The makeover, thought of six years ago by Lansing code compliance officer Dave Vincent and Lansing Neighborhood Council President Bill Houghtaling, is being sponsored by the Ingham County Land Bank, plus a mass of churches, private companies and individual donors. Most of the work began Monday, and is scheduled be complete by Saturday.

This block of Ray Street — parts of Lynvall and Pontiac streets have had makeovers in the past — was chosen for the makeover by the Baker-Donora Center. The neighborhood, which is roughly bordered by Baker Street, Mt. Hope Avenue, Pennsylvania Avenue and Cedar Street, has had the reputation of being one of the roughest in the city. Neighbors still complain of drug dealing and fly-by-night landlords who rent to seedy tenants, but Anita Moneypenny, director of the Baker-Donora Center, says it has come a long way since the 1990s.

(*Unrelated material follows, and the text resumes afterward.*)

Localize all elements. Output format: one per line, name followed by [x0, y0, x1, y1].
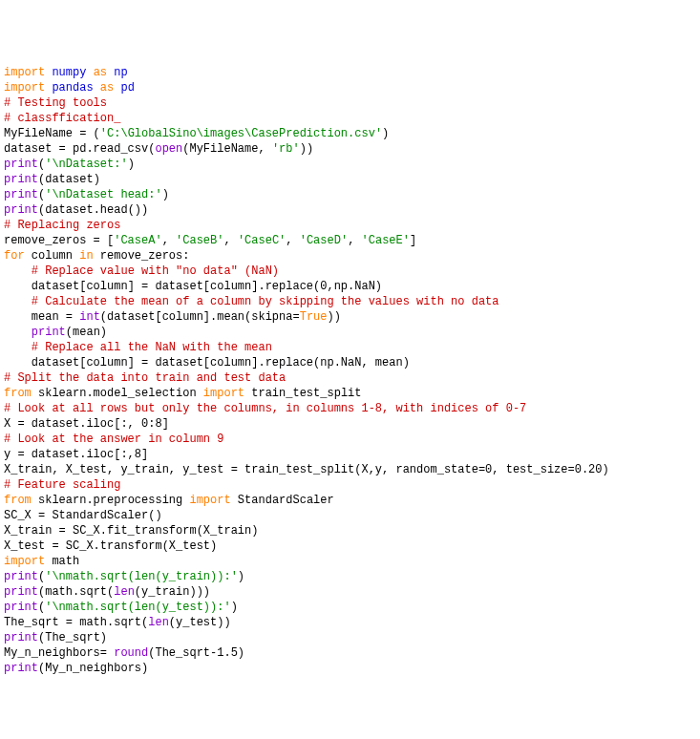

“At one time, it was 70 percent rental,” Moneypenny said. “It’s a lot less now, and we’re making this a homeowners’ neighborhood
again.”


South of Reyes’ home and around the block on Norman Street is
Truman Yoder’s shotgun one-story house. Yoder is confined to a
wheelchair, and his ramp, which was too steep anyway, has been
partially dismantled. This week, it will get replaced.

“I had
a stroke in my spinal cord 10 years ago. I’m paralyzed from the waist
down,” said Yoder, a former corrections officer, who noted that his
stroke took place around the third time he was involved in a riot at
the Jackson correctional facility. He was in his wheelchair on his
porch with his wife, Brenda, and best friend, Ron, and all around them dangling
from the also recently powerwashed house was blue paint. “I would like
to thank the volunteers for helping out. I appreciate it much.”


In
Yoder’s side yard flapping atop a flagpole was a Native American-themed
flag. Yoder is part of the Odawa tribe, and Brenda said that people in
the neighborhood call theirs the “Indian house.”

Back on Ray
Street, Kathy Miller was reading a paperback novel inside her front
porch. She said she would get new grass, flower boxes and new screens
for her windows. She was worried, however, that her landlord would use
the improvements to jack up her rent.


“I think we really need it,” said
her daughter, Mercedes.

John Needham, whose big white house
features several ornate gargoyle knockers, lives next to the abandoned
house on Ray Street. He was stressed out about the makeover, saying
that it was happen ing too
fast. He will be getting his house painted green, but asked that the
volunteers let him handle the painting of his front porch.

“It
helps me out,” he said, excitedly, standing shirtless in his front
yard. “I picked green, because that’s the color I like.”


For
Moneypenny, she sees the makeover as a way to get neighbors out to
mingle and maybe pick up a paintbrush.
When this reporter told
her that he had met a group of volunteers and Reyes, she remarked as if
his home was some sort of beacon for the neighborhood.

“Oh yeah,” she said. “The big Spartan house!”